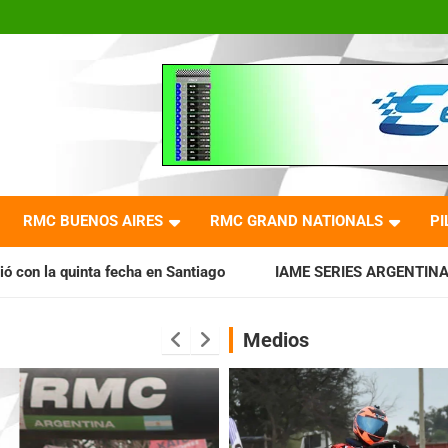
RMC BUENOS AIRES
RMC GRAND NATIONALS
PI
ha en Santiago
IAME SERIES ARGENTINA: Horarios para la fe
Medios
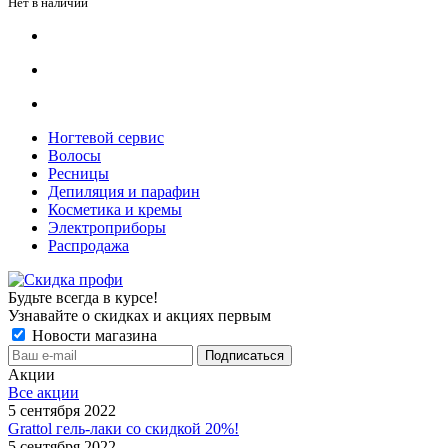
Нет в наличии
Ногтевой сервис
Волосы
Ресницы
Депиляция и парафин
Косметика и кремы
Электроприборы
Распродажа
Будьте всегда в курсе!
Узнавайте о скидках и акциях первым
Новости магазина
Акции
Все акции
5 сентября 2022
Grattol гель-лаки со скидкой 20%!
5 сентября 2022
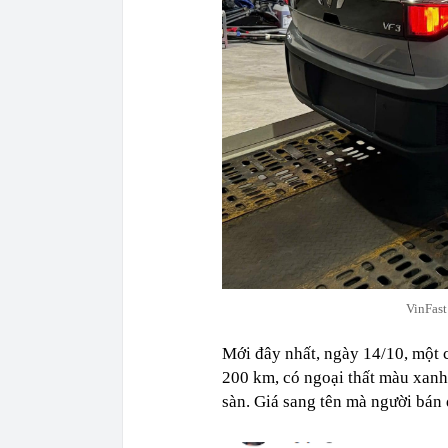
VinFast
Mới đây nhất, ngày 14/10, một 
200 km, có ngoại thất màu xanh 
sàn. Giá sang tên mà người bán 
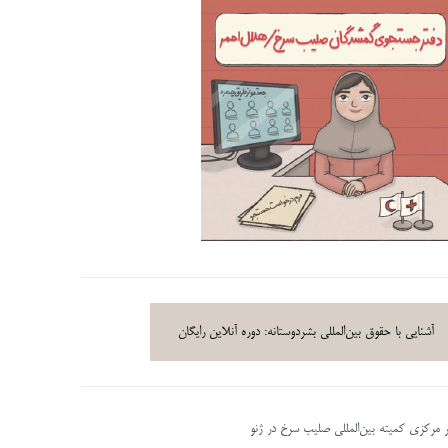
آشنایی با حقوق بین‌المللی بشردوستانه: دوره آنلاین رایگان
ر مرکزی کمیته بین‌المللی صلیب سرخ در ژنو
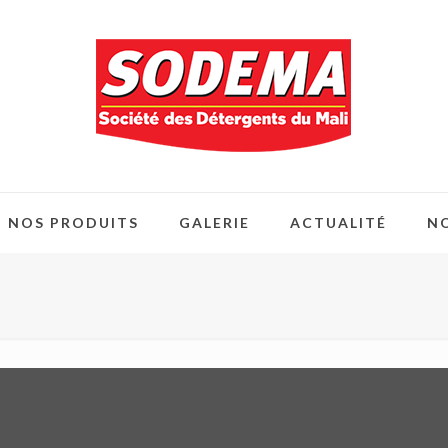
NOS PRODUITS
GALERIE
ACTUALITÉ
N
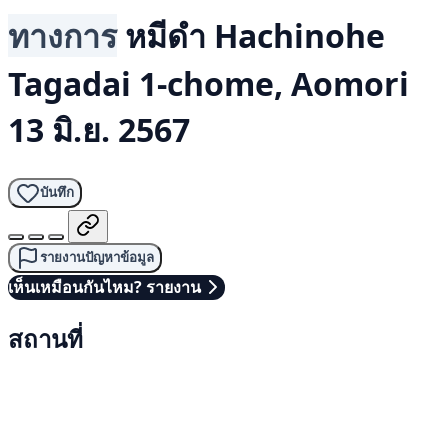
ทางการ
หมีดำ
Hachinohe
Tagadai 1-chome, Aomori
13 มิ.ย. 2567
บันทึก
รายงานปัญหาข้อมูล
เห็นเหมือนกันไหม? รายงาน
สถานที่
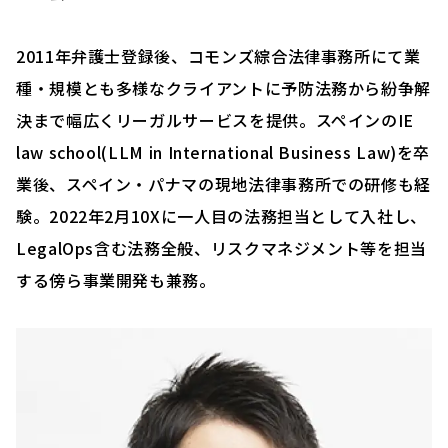
2011年弁護士登録後、コモンズ綜合法律事務所にて業
種・規模とも多様なクライアントに予防法務から紛争解
決まで幅広くリーガルサービスを提供。スペインのIE
law school(LLM in International Business Law)を卒
業後、スペイン・パナマの現地法律事務所での研修も経
験。2022年2月10Xに一人目の法務担当として入社し、
LegalOps含む法務全般、リスクマネジメント等を担当
する傍ら事業開発も兼務。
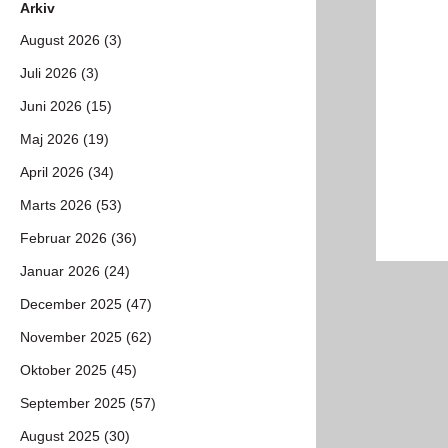
Arkiv
August 2026 (3)
Juli 2026 (3)
Juni 2026 (15)
Maj 2026 (19)
April 2026 (34)
Marts 2026 (53)
Februar 2026 (36)
Januar 2026 (24)
December 2025 (47)
November 2025 (62)
Oktober 2025 (45)
September 2025 (57)
August 2025 (30)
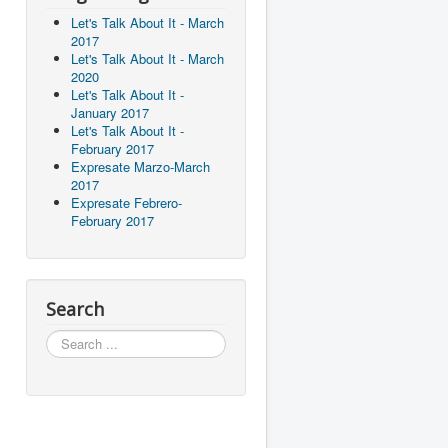
Let's Talk About It - March
2017
Let's Talk About It - March
2020
Let's Talk About It -
January 2017
Let's Talk About It -
February 2017
Expresate Marzo-March
2017
Expresate Febrero-
February 2017
Search
Search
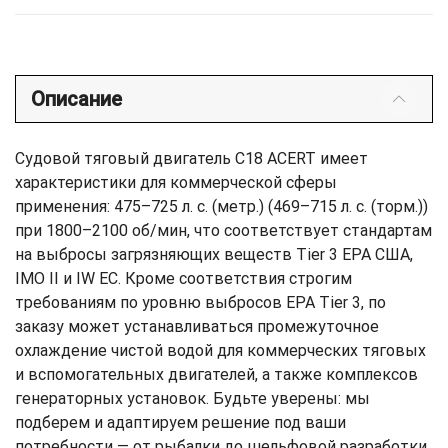
Описание
Судовой тяговый двигатель C18 ACERT имеет
характеристики для коммерческой сферы
применения: 475–725 л. с. (метр.) (469–715 л. с. (торм.))
при 1800–2100 об/мин, что соответствует стандартам
на выбросы загрязняющих веществ Tier 3 EPA США,
IMO II и IW ЕС. Кроме соответствия строгим
требованиям по уровню выбросов EPA Tier 3, по
заказу может устанавливаться промежуточное
охлаждение чистой водой для коммерческих тяговых
и вспомогательных двигателей, а также комплексов
генераторных установок. Будьте уверены: мы
подберем и адаптируем решение под ваши
потребности — от рыбалки до шельфовой разработки.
▬▬▬
* _What you are asked to do_: Once the pictures are removed, set down what remains of the entries above exactly.

* _Solution to this exercise_:
RMC BUENOS AIRES
RMC GRAND NATIONALS
PI
ha en Santiago
IAME SERIES ARGENTINA: Horarios para la fe
Medios
Нет в наличии
Ногтевой сервис
Волосы
Ресницы
Депиляция и парафин
Косметика и кремы
Электроприборы
Распродажа
Будьте всегда в курсе!
Узнавайте о скидках и акциях первым
Новости магазина
Акции
Все акции
5 сентября 2022
Grattol гель-лаки со скидкой 20%!
5 сентября 2022
VinFast
Mới đây nhất, ngày 14/10, một 
200 km, có ngoại thất màu xanh 
sàn. Giá sang tên mà người bán 
آشنایی با حقوق بین‌المللی بشردوستانه: دوره آنلاین رایگان
ر مرکزی کمیته بین‌المللی صلیب سرخ در ژنو
NOS PRODUITS
GALERIE
ACTUALITÉ
N
ทางการ
หมีดำ
Hachinohe
Tagadai 1-chome, Aomori
13 มิ.ย. 2567
บันทึก
รายงานปัญหาข้อมูล
เห็นเหมือนกันไหม? รายงาน
สถานที่
2011年弁護士登録後、コモンズ綜合法律事務所にて業
種・規模とも多様なクライアントに予防法務から紛争解
決まで幅広くリーガルサービスを提供。スペインのIE
law school(LLM in International Business Law)を卒
業後、スペイン・パナマの現地法律事務所での研修も経
験。2022年2月10Xに一人目の法務担当として入社し、
LegalOps含む法務全般、リスクマネジメント等を担当
する傍ら事業開発も兼務。
Arkiv
August 2026 (3)
Juli 2026 (3)
Juni 2026 (15)
Maj 2026 (19)
April 2026 (34)
Marts 2026 (53)
Februar 2026 (36)
Januar 2026 (24)
December 2025 (47)
November 2025 (62)
Oktober 2025 (45)
September 2025 (57)
August 2025 (30)
Let's Talk About It - March
2017
Let's Talk About It - March
2020
Let's Talk About It -
January 2017
Let's Talk About It -
February 2017
Expresate Marzo-March
2017
Expresate Febrero-
February 2017
Search
Search
Описание
Судовой тяговый двигатель C18 ACERT имеет
характеристики для коммерческой сферы
применения: 475–725 л. с. (метр.) (469–715 л. с. (торм.))
при 1800–2100 об/мин, что соответствует стандартам
на выбросы загрязняющих веществ Tier 3 EPA США,
IMO II и IW ЕС. Кроме соответствия строгим
требованиям по уровню выбросов EPA Tier 3, по
заказу может устанавливаться промежуточное
охлаждение чистой водой для коммерческих тяговых
и вспомогательных двигателей, а также комплексов
генераторных установок. Будьте уверены: мы
подберем и адаптируем решение под ваши
потребности — от рыбалки до шельфовой разработки.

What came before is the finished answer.